Porté par le développement économique de la région, le cabinet acquit d'année en année une petite notoriété, employant près de vingt personnes. Paul faisait « des affaires », Arthur dessinait, meubles, immeubles, maisons et objets. Chacun son domaine et jamais d'ombre entre ces deux amis que rien ni personne n'éloignait l'un de l'autre plus de quelques heures.

1. MOMA : Musée d'art moderne.

Beaucoup de points communs les réunissaient.

Un sens commun de l'amitié, du goût de vivre et des enfances chargées d'émotions comparables.

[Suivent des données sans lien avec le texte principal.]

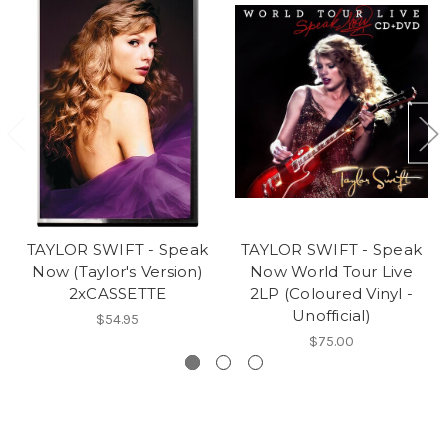
TAYLOR SWIFT - Speak
TAYLOR SWIFT - Speak
Now (Taylor's Version)
Now World Tour Live
2xCASSETTE
2LP (Coloured Vinyl -
Unofficial)
$54.95
$75.00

De manques identiques.

Comme Paul, Arthur avait été élevé par sa mère.

Si le père de Paul avait abandonné sa famille quand il avait cinq ans sans jamais reparaître, Arthur avait trois ans quand son père était parti pour l'Europe.

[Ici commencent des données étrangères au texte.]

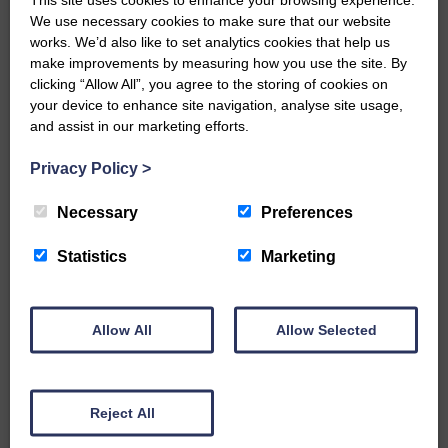
We use necessary cookies to make sure that our website
…a sociable end to a busy
works. We’d also like to set analytics cookies that help us
weekend It has become…
make improvements by measuring how you use the site. By
clicking “Allow All”, you agree to the storing of cookies on
your device to enhance site navigation, analyse site usage,
and assist in our marketing efforts.
Privacy Policy
>
E&L_Advertiser_240424
NFU Scotland used the platform
Necessary
Preferences
of the Royal Highland Show…
Statistics
Marketing
Allow All
Allow Selected
E&L_Advertiser_240424
Canonbie Community
Enterprise held its AGM on 23rd
Reject All
June. The…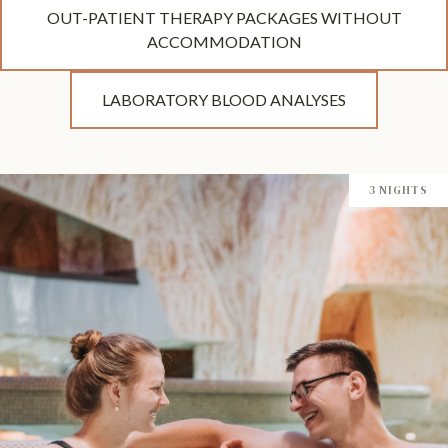
OUT-PATIENT THERAPY PACKAGES WITHOUT
ACCOMMODATION
LABORATORY BLOOD ANALYSES
3 NIGHTS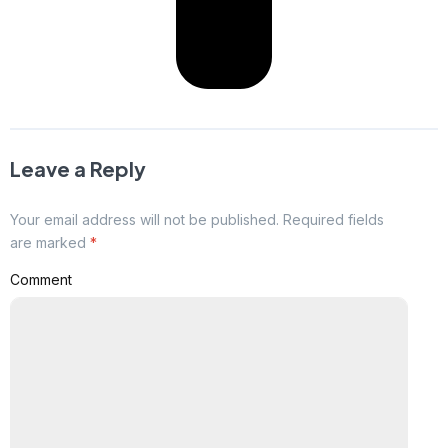
Leave a Reply
Your email address will not be published. Required fields
are marked
*
Comment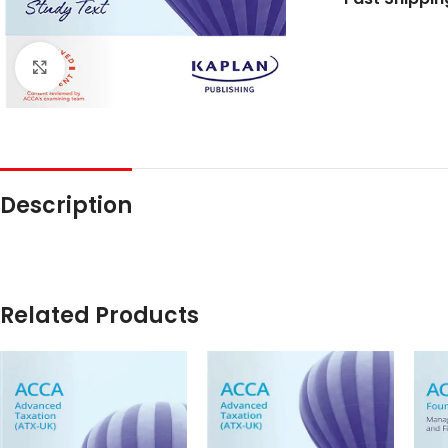
Click to enlarge
Description
Related Products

« Son avion est monté si haut dans le ciel qu'il en est resté accroché aux étoiles. »

Tous deux avaient grandi à la campagne. Tous deux avaient connu le pensionnat. Tout seuls ils étaient devenus des hommes.

Lilian avait attendu longtemps, puis avait fait son deuil, en apparence tout du moins. Les dix premiè-

res années de sa vie, Arthur les passa hors de la ville, au bord de l'océan, près du délicieux village de Carmel, où Lili, c'était le surnom qu'il donnait à sa mère, possédait une grande maison. Tout en bois blanc, elle surplombait la mer, perchée en haut d'un vaste jardin qui plongeait jusqu'à la plage.

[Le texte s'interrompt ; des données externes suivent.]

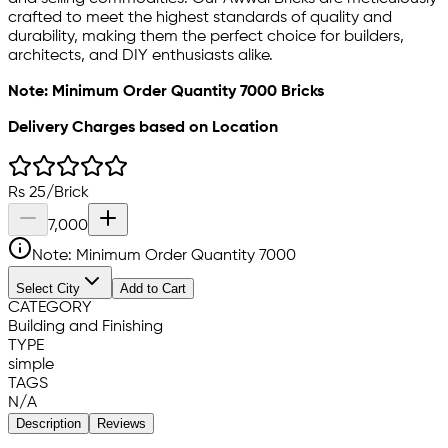
crafted to meet the highest standards of quality and
durability, making them the perfect choice for builders,
architects, and DIY enthusiasts alike.
Note: Minimum Order Quantity 7000 Bricks
Delivery Charges based on Location
Rs
25
/
Brick
7,000
Note: Minimum Order Quantity
7000
Select City
Add to Cart
CATEGORY
Building and Finishing
TYPE
simple
TAGS
N/A
Description
Reviews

Antoine, un vieil ami de Lili, vivait dans une petite annexe de la propriété. Artiste échoué là, Lili l'avait accueilli, « recueilli », disaient les voisins. Il entretenait avec elle le parc, les clôtures et les façades en bois repeintes presque chaque année, et de longues conversations le soir. Ami, complice, il était pour Arthur la présence masculine qui avait disparu quelques années plus tôt de la vie de l'enfant. Arthur fit ses premières écoles à la communale de Monterey. Le matin, Antoine l'y déposait, le soir vers seize heures sa mère venait l'y rechercher. Ces années-là furent précieuses dans sa vie. Sa mère était aussi sa meilleure amie. Lili lui apprit tout ce qu'un cœur peut aimer. Elle le réveillait parfois tôt le matin, simplement pour lui apprendre à regarder les levers du soleil, à écouter les bruits du début du jour. Elle lui enseigna les essences des fleurs. Au seul dessin d'une feuille elle lui faisait reconnaître l'arbre qu'elle habillait. Dans le grand parc qui borde la maison de Carmel et qui se jette dans la mer, elle l'emmenait découvrir chaque détail d'une nature qu'elle «poliçait» par endroits, qu'elle laissait volontairement sauvage en d'autres lieux. Aux deux saisons que marquent le vert et l'ambre, elle lui faisait réciter le nom des oiseaux qui venaient faire halte sur les cimes des séquoias durant leur long voyage.